Gotschi, T. (2011). Costs and benefits of bicycling investments in Portland, Oregon. Journal of Physical Activity and Health, 8 (Suppl. 1), S49-S58.

Larouche, R. (Sous presse). The environmental and population health benefits of active transport: a review. Greenhouse Gases Book 1. ISBN 979-953-307-224-0.

Lindsay, G., MacMillan, A., Woodward, A. (2011). Moving urban trips from cars to bicycles: impacts on health and emissions. Australian and New Zealand Journal of Public Health, 35 (1), 54-60.

Pucher, J., Buehler, R. (2008). Making cycling irresistible: Lessons from The Netherlands, Denmark and Germany. Transport Reviews, 28 (4), 495-528.

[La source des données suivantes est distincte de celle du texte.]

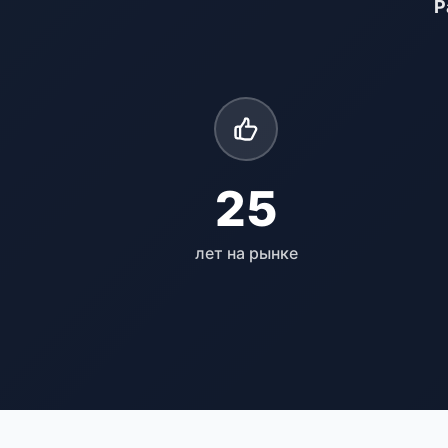
Р
25
лет на рынке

[i] Le parti conservateur a obtenu un mandat majoritaire avec l’appui de seulement 24% des Canadiens inscrits sur la liste électorale, faut-il le rappeler.
[ii] Les auteurs ont choisi 7 km parce qu’il s’agit d’une distance que la majorité des gens pourraient parcourir en moins de 30 minutes.
[iii] J’attends les remerciements pour les quelques 6000 km que j’ai parcourus à vélo cette année et les quelques 1500 km à la marche (c’est une blague).
[iv] Aux recensements de 2006, la part modale du vélo était de 1,3% au Canada comparativement à 1,9% en Nouvelle-Zélande. A fortiori, il y a eu une diminution du vélo en Nouvelle-Zélande par rapport aux données des années 1980.